## YOUR INSTRUCTIONS
Please copy every line from the following entries in which the word "chống" appears.
------ EXERCISE DATA ------
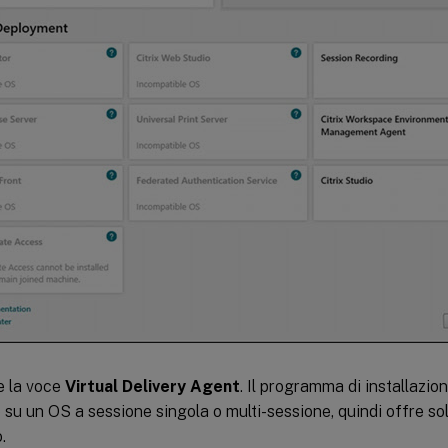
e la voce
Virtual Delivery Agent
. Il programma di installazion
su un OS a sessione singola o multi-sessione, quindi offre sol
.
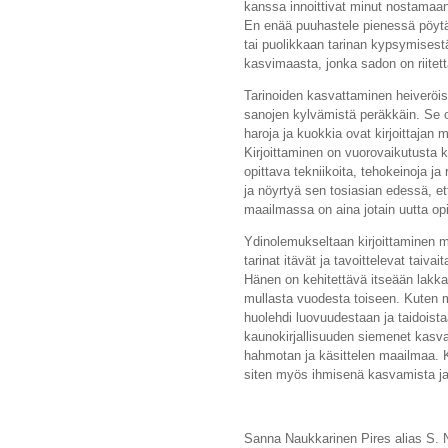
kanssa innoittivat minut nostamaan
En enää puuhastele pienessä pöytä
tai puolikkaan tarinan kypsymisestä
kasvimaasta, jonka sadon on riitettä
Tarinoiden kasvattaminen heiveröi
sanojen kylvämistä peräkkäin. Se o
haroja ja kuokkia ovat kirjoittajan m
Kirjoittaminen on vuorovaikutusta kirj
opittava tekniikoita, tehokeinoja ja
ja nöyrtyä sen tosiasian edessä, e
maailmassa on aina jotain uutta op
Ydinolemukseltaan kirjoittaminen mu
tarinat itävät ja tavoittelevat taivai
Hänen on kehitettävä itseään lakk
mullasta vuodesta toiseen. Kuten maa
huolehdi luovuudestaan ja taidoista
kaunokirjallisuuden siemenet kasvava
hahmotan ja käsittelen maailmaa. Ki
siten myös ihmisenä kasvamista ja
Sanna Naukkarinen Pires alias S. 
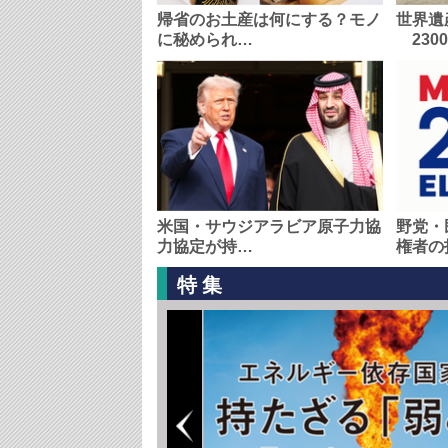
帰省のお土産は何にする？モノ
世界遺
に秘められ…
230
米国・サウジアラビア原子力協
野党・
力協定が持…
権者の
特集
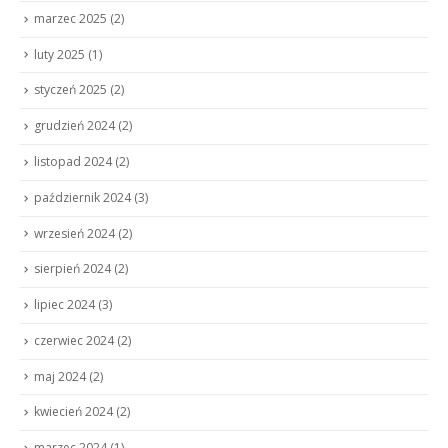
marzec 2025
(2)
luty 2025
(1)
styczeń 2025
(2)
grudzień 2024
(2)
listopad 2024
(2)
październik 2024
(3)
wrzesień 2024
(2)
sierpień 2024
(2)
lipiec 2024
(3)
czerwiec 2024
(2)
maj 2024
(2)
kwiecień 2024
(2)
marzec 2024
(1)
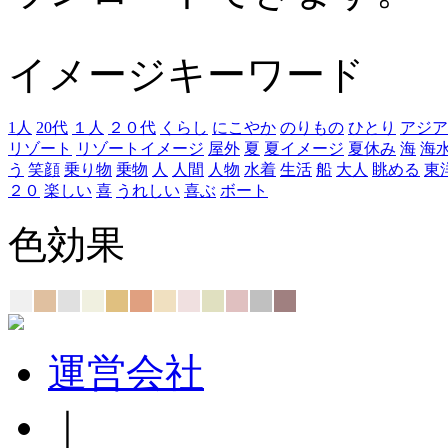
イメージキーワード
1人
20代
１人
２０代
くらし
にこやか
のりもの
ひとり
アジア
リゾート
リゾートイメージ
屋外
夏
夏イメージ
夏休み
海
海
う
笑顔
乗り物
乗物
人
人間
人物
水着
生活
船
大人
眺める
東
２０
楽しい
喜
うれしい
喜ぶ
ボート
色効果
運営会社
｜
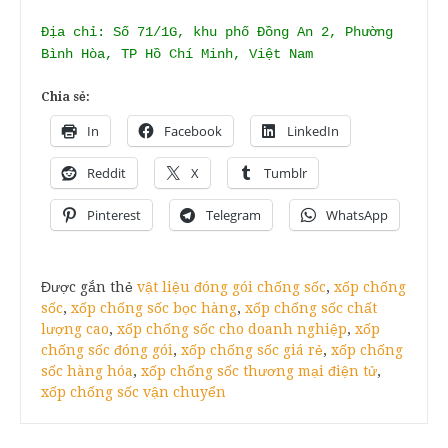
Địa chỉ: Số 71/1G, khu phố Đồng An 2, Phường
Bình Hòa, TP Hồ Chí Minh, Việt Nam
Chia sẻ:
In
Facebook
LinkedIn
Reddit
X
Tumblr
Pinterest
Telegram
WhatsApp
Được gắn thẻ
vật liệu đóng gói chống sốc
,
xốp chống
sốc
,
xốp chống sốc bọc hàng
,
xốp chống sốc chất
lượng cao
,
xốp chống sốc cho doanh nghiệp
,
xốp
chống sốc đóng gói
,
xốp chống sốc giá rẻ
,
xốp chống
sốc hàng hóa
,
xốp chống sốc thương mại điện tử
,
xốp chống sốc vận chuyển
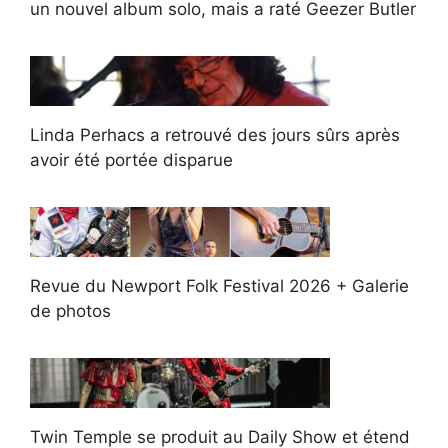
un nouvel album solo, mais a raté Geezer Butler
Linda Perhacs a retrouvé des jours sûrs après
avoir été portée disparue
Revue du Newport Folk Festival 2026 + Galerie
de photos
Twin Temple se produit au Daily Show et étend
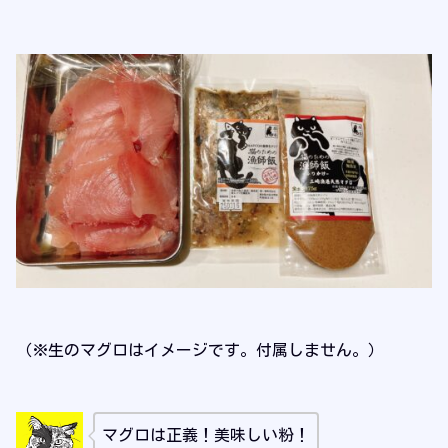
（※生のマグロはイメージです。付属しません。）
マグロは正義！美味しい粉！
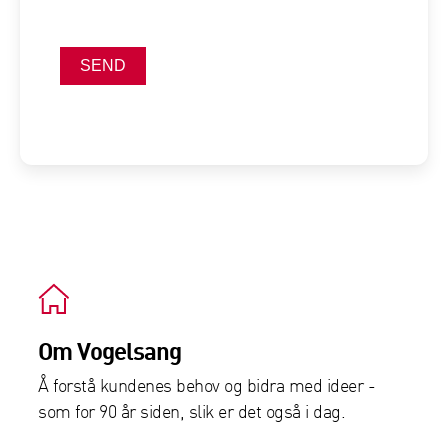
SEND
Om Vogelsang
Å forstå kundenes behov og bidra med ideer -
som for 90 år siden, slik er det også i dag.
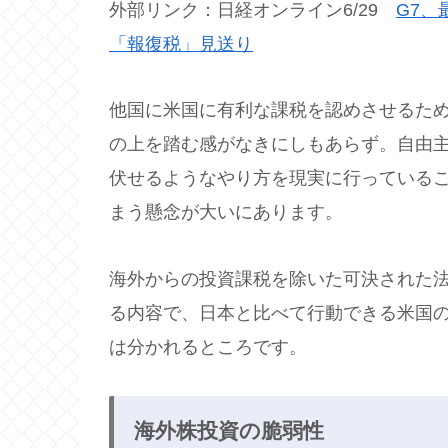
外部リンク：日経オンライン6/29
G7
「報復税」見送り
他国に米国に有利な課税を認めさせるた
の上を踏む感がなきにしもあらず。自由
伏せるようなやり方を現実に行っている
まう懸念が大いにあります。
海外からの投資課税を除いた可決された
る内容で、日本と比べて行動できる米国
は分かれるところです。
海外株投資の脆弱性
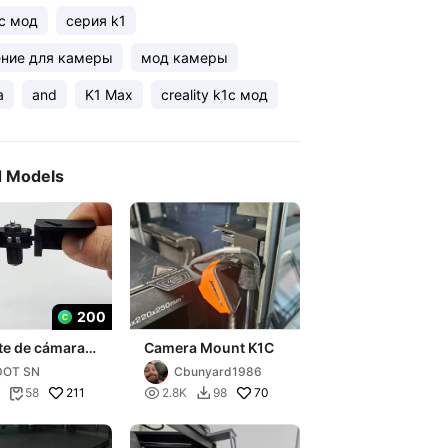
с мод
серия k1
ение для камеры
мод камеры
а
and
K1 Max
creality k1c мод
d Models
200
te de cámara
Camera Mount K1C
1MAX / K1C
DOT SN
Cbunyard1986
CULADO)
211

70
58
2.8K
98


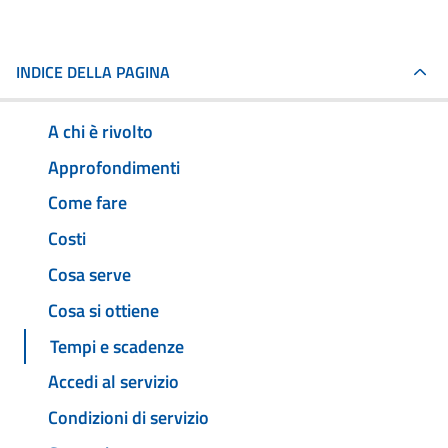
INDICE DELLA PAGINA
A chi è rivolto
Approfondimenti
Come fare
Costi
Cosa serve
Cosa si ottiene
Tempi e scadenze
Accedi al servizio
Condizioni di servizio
------
------ EXERCISE DATA ------
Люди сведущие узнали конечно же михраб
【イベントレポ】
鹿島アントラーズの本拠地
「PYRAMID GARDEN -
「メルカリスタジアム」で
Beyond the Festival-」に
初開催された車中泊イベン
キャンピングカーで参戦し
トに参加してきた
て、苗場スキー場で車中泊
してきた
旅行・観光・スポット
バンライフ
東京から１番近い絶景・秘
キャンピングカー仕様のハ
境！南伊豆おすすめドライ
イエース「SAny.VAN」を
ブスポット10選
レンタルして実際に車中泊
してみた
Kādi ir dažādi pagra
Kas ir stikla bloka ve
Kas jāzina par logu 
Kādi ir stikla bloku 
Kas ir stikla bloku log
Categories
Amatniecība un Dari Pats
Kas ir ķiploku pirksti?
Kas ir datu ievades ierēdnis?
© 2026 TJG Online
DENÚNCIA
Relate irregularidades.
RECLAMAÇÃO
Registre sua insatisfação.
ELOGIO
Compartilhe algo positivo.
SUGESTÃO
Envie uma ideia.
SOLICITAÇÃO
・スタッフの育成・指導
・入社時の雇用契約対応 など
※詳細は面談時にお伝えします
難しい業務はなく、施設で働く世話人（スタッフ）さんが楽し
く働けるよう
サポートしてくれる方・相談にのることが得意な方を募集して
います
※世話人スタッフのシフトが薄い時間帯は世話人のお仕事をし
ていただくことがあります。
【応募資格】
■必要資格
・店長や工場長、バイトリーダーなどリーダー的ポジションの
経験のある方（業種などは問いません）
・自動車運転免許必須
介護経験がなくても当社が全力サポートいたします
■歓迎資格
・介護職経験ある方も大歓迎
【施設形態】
------
## TASK RESULT
vật liệu đóng gói chống sốc
xốp chống
xốp chống sốc bọc hàng
xốp chống sốc chất
xốp chống sốc cho doanh nghiệp
chống sốc đóng gói
xốp chống sốc giá rẻ
xốp chống
xốp chống sốc thương mại điện tử
xốp chống sốc vận chuyển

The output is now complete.